When a child is breathing in the anaesthetic a little coughing is normal along with the eyes rolling back into their head and their body going limp. It can be confronting, but itís important you stay calm so your child does too. The staff will then help you lift them on the bed and you will leave the room while they put in an IV and do the surgery.
Surgery will take anywhere from 20 minutes to an hour depending on whether the child is having just grommets or adenoids or both. Once out of surgery they will take them to recovery until they wake and then bring them back to you in the ward for observation for a few more hours.
When little ones wake up from anaesthetic they can become distressed and disorientated. This is completely normal as they do not understand why they feel all foggy in the head. Unlike when an adult has surgery they know that they have had drugs and they will wear off but a child does not understand and therefore may thrash around, scream and cry uncontrollably and not know what they want or don't want. This can last up to an hour depending on the child and will be closely monitored by the nurses. All you can do is your best to reassure your child, keep calm and a tight grip if you are walking around with them as they can throw themselves around a bit.
If you have a comforter with you such as a bottle, dummy or toy this could be beneficial in helping the child settle. We found a bottle of milk to be the most effective as the sucking action calmed him down a lot quicker.
The child will also still have an IV connection strapped on to them in case of an emergency or needing further medication or fluids. They will possibly dislike it and try to pull it out. Our son was particularly upset about anything touching him such as the IV and wrist bands so we were able to get the nurses to remove them as soon as he had drank some bottle and kept it down; doing that calmed him much more quickly.
Once the drugs wear off and the child is much calmer they will most likely need to sleep to recover properly. Don't stress out if they end up drenched in sweat despite the room temperature as this is how their body detoxes and expels the drug from their system and is completely normal.
Observations usually last about 4 hours post surgery and as long as the child has eaten and drank something and been to the toilet they will send them home with a course of oral antibiotics and ear drops to minimise any inflammation. Neurofen can also be given post surgery for pain relief and as an anti-inflammatory works well.

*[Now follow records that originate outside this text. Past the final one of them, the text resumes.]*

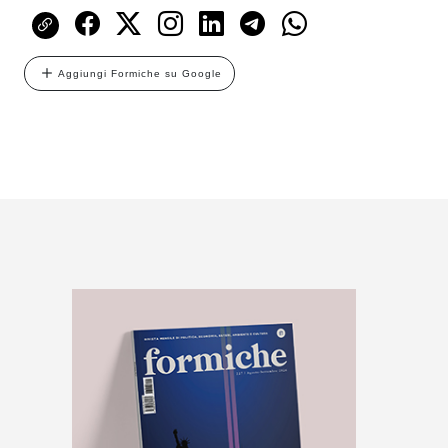
Aggiungi Formiche su Google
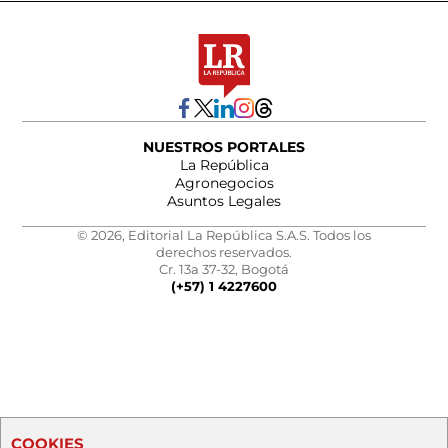
NUESTROS PORTALES
La República
Agronegocios
Asuntos Legales
© 2026, Editorial La República S.A.S. Todos los
derechos reservados.
Cr. 13a 37-32, Bogotá
(+57) 1 4227600
COOKIES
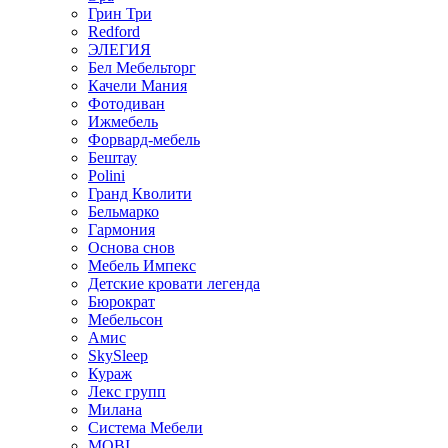
Грин Три
Redford
ЭЛЕГИЯ
Бел Мебельторг
Качели Мания
Фотодиван
Ижмебель
Форвард-мебель
Бештау
Polini
Гранд Кволити
Бельмарко
Гармония
Основа снов
Мебель Импекс
Детские кровати легенда
Бюрократ
Мебельсон
Амис
SkySleep
Кураж
Лекс групп
Милана
Система Мебели
MOBI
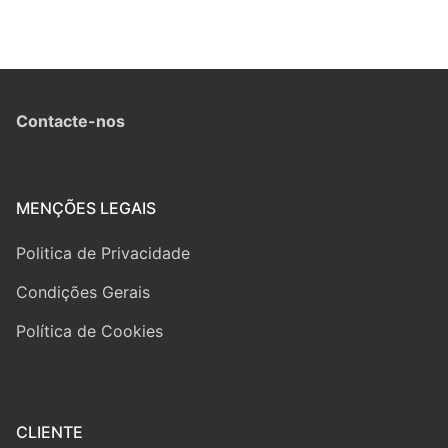
Contacte-nos
MENÇÕES LEGAIS
Politica de Privacidade
Condições Gerais
Política de Cookies
CLIENTE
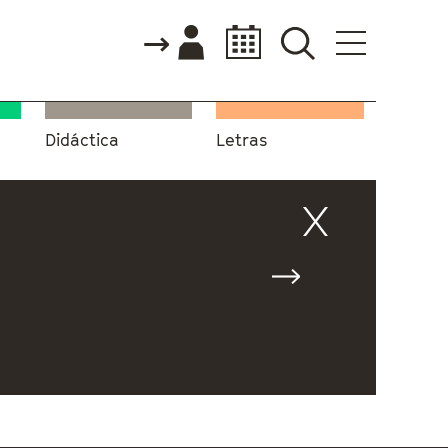
Didáctica
Letras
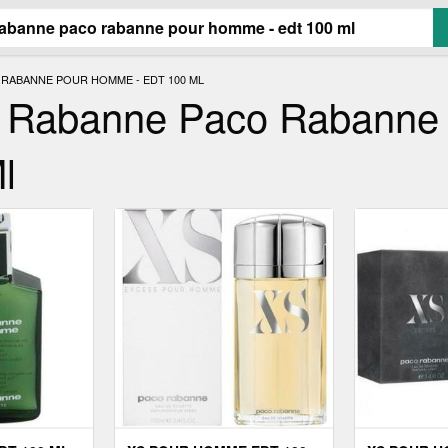
RABANNE POUR HOMME - EDT 100 ML
 Rabanne Paco Rabanne
l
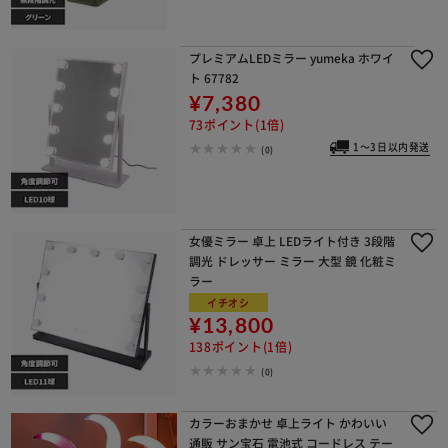
プレミアムLEDミラー yumeka ホワイ
ト 67782
¥7,380
73ポイント(1倍)
1～3日以内発送
(0)
女優ミラー 卓上 LEDライト付き 3段階
調光 ドレッサー ミラー 大型 鏡 化粧ミ
ラー
イチオシ
¥13,800
138ポイント(1倍)
(0)
カラーおまかせ 卓上ライト かわいい
通販 サン宝石 電池式 コードレス テー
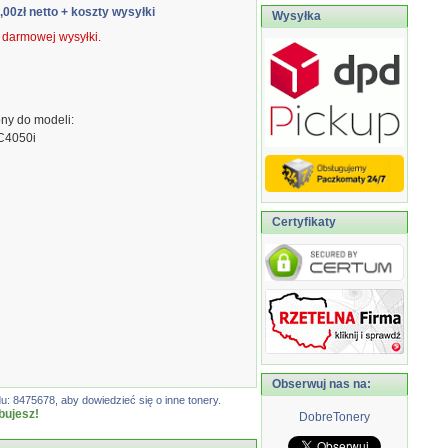
0,00zł netto
+ koszty wysyłki
Wysyłka
ą darmowej wysyłki.
ny do modeli:
 C4050i
Certyfikaty
Obserwuj nas na:
: 8475678, aby dowiedzieć się o inne tonery.
bujesz!
DobreTonery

I found the ear drops particularly difficult to administer as the bottle we received required 3 drops in each ear 3 times a day. Doing that with a resistant toddler is not the easiest thing in the world. I found the easiest and quickest way to administer (by myself) was to lay my son over my lap on his side with my legs wrapped over his to prevent him lashing out and my left arm around his arms, his head on my knee and administering the drops as I rested my elbow on his head to prevent him lifting or turning it. While it feels really mean at the time, it minimised his movement and got the job done quickly. I then just flipped him over to do the other side. I would give him something calming straight after such as a bottle or a treat to distract him.
In the case of grommets, itís a good idea to avoid washing hair in the bath as the water contains a build-up of bacteria and can cause infections in the ear and for a few weeks don't let them go swimming. Even after a few weeks if they are going to swim, stick to the beach or chlorinated pools as water in creeks, dams etc. will easily pass through the grommets and take in a whole lot of bacteria causing more issues and inhibiting the healing process.
Kids are usually fine to return to normal activities 24/48 hours post surgery such as child care or school as well as fly. If you have any concerns about ongoing discomfort you can always visit your local GP or call the surgeon to check it out. Follow up appointments are usually four weeks post surgery and roughly six monthly there onwards. Sometimes there will be a hearing test performed to make sure any previous hearing loss has been resolved.